Dysfunctional family angst rises precariously in bread-baking classes at a New York cooking school.
Facing death, Schaffer’s father, Flip, who abandoned his family 30 years earlier, convinces son Dylan to join him for a week’s course in what is billed as “artisanal” baking at the French Culinary Institute. And so, bonding, more or less, they bunk together in a seedy neighborhood hotel. Workings of the culinary school are outlined, and classmates are neatly sketched. As others see Dylan’s father, a professor of history at Clemson University, as cute, his son sees him as oafish. Flip is sloppy. He lies. Long ago, he left his young children in the care of their mother, psychiatrist Cookie, who was certifiably nuts. “He left me to be raised by a crazy woman,” says Dylan, now a lawyer and writer of legal thrillers (I Right the Wrongs, 2005, etc.). Dylan hates Flip, and yet loves him more.

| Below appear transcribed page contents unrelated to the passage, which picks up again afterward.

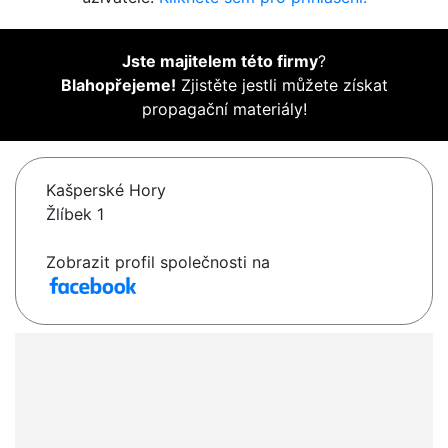
Jste majitelem této firmy
?
Blahopřejeme!
Zjistěte jestli můžete získat
propagační materiály!
Kašperské Hory
Žlíbek 1
Zobrazit profil společnosti na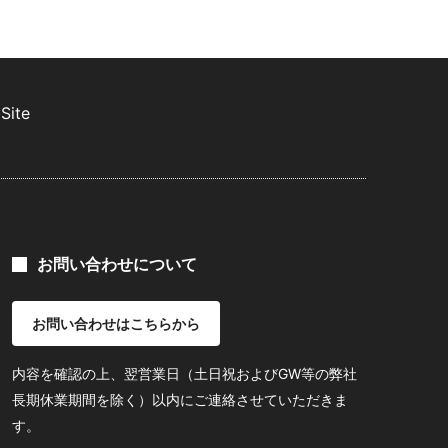
Site
お問い合わせについて
お問い合わせはこちらから
内容を確認の上、翌営業日（土日祝およびGW等の弊社
長期休業期間を除く）以内にご連絡させていただきま
す。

Truly, Professor Flip is difficult. He’s no Morrie on Tuesdays or any other day, and his son expends much of his creative talent whining in a Woody Allen–esque mode about present anger and past slights. Ultimately, of course, understanding grows like yeast, and there is love in the loaves of bread. The intergenerational sniping ends in reconciliation and understanding as Dylan tends to his father in Flip’s last days. With much impassioned, highly personal confession, a son unburdens himself. Some readers may feel the author is sometimes too frank, but, withal, when he’s on a roll, the writing is as artisanal as the baking.
Fraught lessons learned about the stuff of living and the staff of life, along with kvetching in the kitchen.